APPROVED FOR RELEASE 1994
CIA HISTORICAL REVIEW PROGRAM
18 SEPT 95
CONFIDENTIAL
Survey shows general agreement on the meaning of "probable" and some equivalents, elsewhere much disagreement.
THE DEFINITION OF SOME ESTIMATIVE EXPRESSIONS
David L. Wark
Finished intelligence, particularly in making estimative statements, uses a number of modifiers like "highly probable," "unlikely," "possible" that can be thought of as expressing a range of odds or a mathematical probability, and these are supplemented by various other expressions, especially verb forms, conveying the sense of probability less directly "may," "could," "we believe." Certain other words express not probability but quantity, imprecisely but perhaps within definable ranges -- "few," "several," "considerable." Some people object to any effort to define the odds or quantities meant by such words. They argue that context always modifies the meaning of words and, more broadly, that rigid definitions deprive language of the freedom to adapt to changing needs.
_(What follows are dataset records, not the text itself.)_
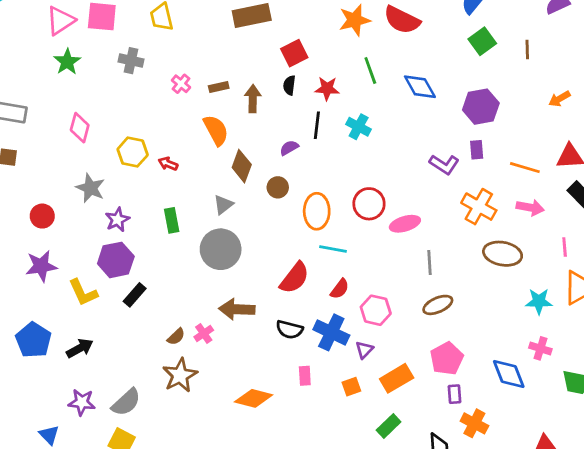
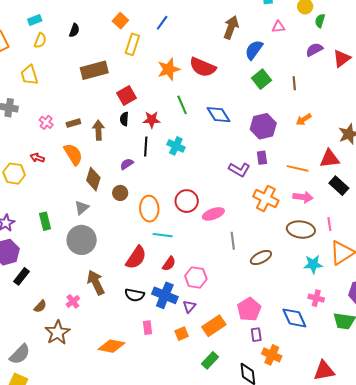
orange arrow: (559, 99) -> (304, 119), moved
red arrow: (168, 164) -> (37, 158), moved
brown ellipse: (503, 254) -> (301, 230), moved
brown ellipse: (438, 305) -> (261, 258), moved
brown arrow: (237, 309) -> (96, 283), turned 65
brown semicircle: (176, 337) -> (40, 306), moved

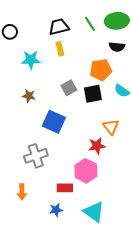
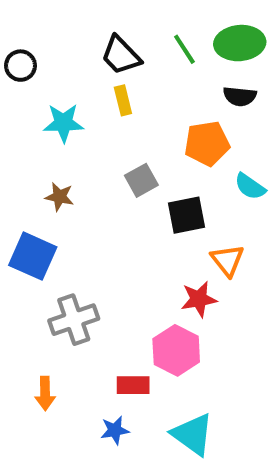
black trapezoid: (59, 27) -> (121, 55), turned -120
black square: (93, 94) -> (186, 215), moved
blue square: (54, 122) -> (33, 256), moved

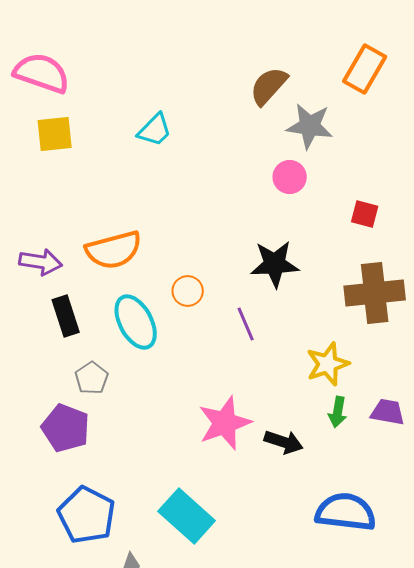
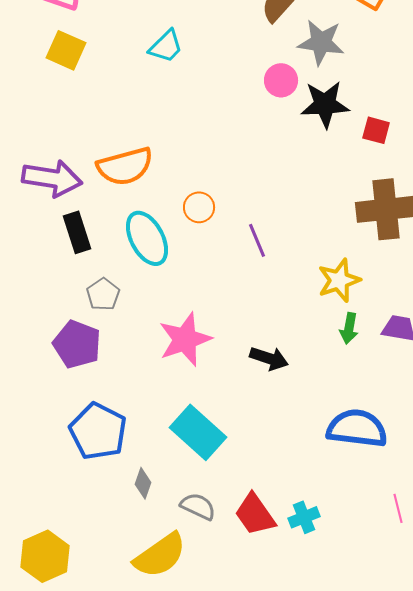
yellow square: (55, 134) -> (66, 50), turned 30
pink circle: (290, 177) -> (281, 80), moved
purple arrow: (41, 262) -> (52, 178), size x1.4
black star: (275, 264) -> (325, 104), moved
pink star: (225, 423) -> (185, 339), moved
black arrow: (284, 442) -> (269, 358), moved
It is possible, however, to state the definitions in quantitative terms without making them artificially precise. And if two-thirds of the users and readers of the word probably, for example, feel it conveys a range of odds between 6 and 8 out of 10, then it is more useful to give it this definition than to define it more or less tautologically in terms of other words of probability. This would not deny to context its proper role as the arbiter of value, but only limit the range of its influence. Nor would it freeze the language in perpetuity; as the meanings of the words evolved the quantitative ranges could be changed.
This article describes the results of a survey undertaken to determine if such words are indeed understood as measurable quantities and if so to ascertain the extent to which there is a consensus about the quantitative range of each. A three-part questionnaire on the subject was distributed in the intelligence community -- to INR/State, the DIA Office of Estimates, and five CIA offices -- and a simplified version of it was sent to policy staffs in the White House, State, and the Pentagon. Responses were received from 240 intelligence analysts and 63 policy officers.
The responses showed a satisfactory consensus with respect to various usages of likely and probable, phrases expressing greater certainty than these, and modifications of chance -- good, better-than-even, slight. There was no satisfactory agreement on the meaning of possible or a wide variety of verb forms such as we believe and might. There was also little agreement on the non-odds quantitative words such as few and many. The policy offices consistently assigned lower probabilities than intelligence analysts did. Correlation between values assigned in and out of context was good.
The Questionnaire
Part One of the questionnaire listed 41 expressions that might be thought of as indicating odds and offered the choice of 0, 10, 20, etc. through 100 as the percentage probability or chances out of 100 signified by each. If the respondent believed that no quantitative answer was satisfactory he could mark "Not Applicable" instead. These expressions of course had to be judged without benefit of context, but in order to check on the validity of such judgments some of them were repeated in Part Two, where they were included in 17 sentences taken from intelligence documents which had been produced in six different offices of the community. The names of all persons and countries in the sentences were changed to sterilize them against bias. Part Three then listed nine expressions of magnitude not referring to probability and offered an assortment of ranges for each.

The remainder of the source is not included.